BEGIN RECORDS SHOWN
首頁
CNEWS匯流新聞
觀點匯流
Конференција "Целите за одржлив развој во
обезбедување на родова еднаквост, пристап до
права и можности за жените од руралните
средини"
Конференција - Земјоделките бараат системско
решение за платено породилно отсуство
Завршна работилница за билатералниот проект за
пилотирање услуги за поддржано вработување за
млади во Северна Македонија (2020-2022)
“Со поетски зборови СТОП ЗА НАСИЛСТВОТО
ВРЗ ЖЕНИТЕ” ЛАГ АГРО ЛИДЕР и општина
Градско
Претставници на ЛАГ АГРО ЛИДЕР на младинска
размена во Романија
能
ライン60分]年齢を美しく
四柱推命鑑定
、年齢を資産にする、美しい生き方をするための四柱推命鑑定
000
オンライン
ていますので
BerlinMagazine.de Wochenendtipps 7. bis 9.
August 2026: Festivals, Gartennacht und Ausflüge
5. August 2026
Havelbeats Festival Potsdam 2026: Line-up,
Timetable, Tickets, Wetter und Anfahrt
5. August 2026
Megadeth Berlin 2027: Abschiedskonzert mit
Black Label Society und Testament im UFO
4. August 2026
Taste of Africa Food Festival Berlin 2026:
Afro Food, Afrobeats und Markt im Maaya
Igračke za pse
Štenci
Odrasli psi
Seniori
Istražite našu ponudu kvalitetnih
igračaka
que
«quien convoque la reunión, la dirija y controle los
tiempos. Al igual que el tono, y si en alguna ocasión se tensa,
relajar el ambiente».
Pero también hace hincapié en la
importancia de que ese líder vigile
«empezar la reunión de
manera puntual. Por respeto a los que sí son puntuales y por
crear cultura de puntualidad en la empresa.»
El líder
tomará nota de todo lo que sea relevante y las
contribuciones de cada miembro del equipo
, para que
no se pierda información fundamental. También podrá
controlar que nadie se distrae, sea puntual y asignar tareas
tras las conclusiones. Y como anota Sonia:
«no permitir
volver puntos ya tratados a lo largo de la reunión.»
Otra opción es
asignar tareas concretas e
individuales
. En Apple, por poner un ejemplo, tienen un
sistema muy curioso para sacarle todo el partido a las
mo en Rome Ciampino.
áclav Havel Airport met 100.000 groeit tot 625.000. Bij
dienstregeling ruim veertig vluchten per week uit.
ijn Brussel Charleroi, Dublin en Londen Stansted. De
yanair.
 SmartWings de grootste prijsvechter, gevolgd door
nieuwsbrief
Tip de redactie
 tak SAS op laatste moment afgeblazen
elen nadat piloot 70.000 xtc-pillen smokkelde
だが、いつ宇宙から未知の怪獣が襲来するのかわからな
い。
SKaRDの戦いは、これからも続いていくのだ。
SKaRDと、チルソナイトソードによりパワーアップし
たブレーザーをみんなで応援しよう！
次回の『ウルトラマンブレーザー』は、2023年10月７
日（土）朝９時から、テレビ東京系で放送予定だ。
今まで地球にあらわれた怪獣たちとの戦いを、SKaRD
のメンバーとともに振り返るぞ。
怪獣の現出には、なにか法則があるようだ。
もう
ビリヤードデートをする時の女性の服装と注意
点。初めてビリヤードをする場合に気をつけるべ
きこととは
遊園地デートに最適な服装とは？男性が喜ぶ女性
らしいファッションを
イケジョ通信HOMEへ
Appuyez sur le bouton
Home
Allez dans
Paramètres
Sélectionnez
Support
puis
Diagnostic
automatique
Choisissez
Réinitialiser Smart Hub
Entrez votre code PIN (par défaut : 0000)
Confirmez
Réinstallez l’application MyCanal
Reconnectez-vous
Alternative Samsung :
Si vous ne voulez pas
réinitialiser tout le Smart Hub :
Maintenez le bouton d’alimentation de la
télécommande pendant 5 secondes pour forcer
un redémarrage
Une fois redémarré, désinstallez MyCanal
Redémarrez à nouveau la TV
END RECORDS SHOWN
▸ **TASK DIRECTIONS**: What is needed is a word-for-word restatement of every line from the one with "Une fois redémarré, désinstallez MyCanal" to the end of the entries above.

▸ **ANSWER SECTION**:
Une fois redémarré, désinstallez MyCanal
Redémarrez à nouveau la TV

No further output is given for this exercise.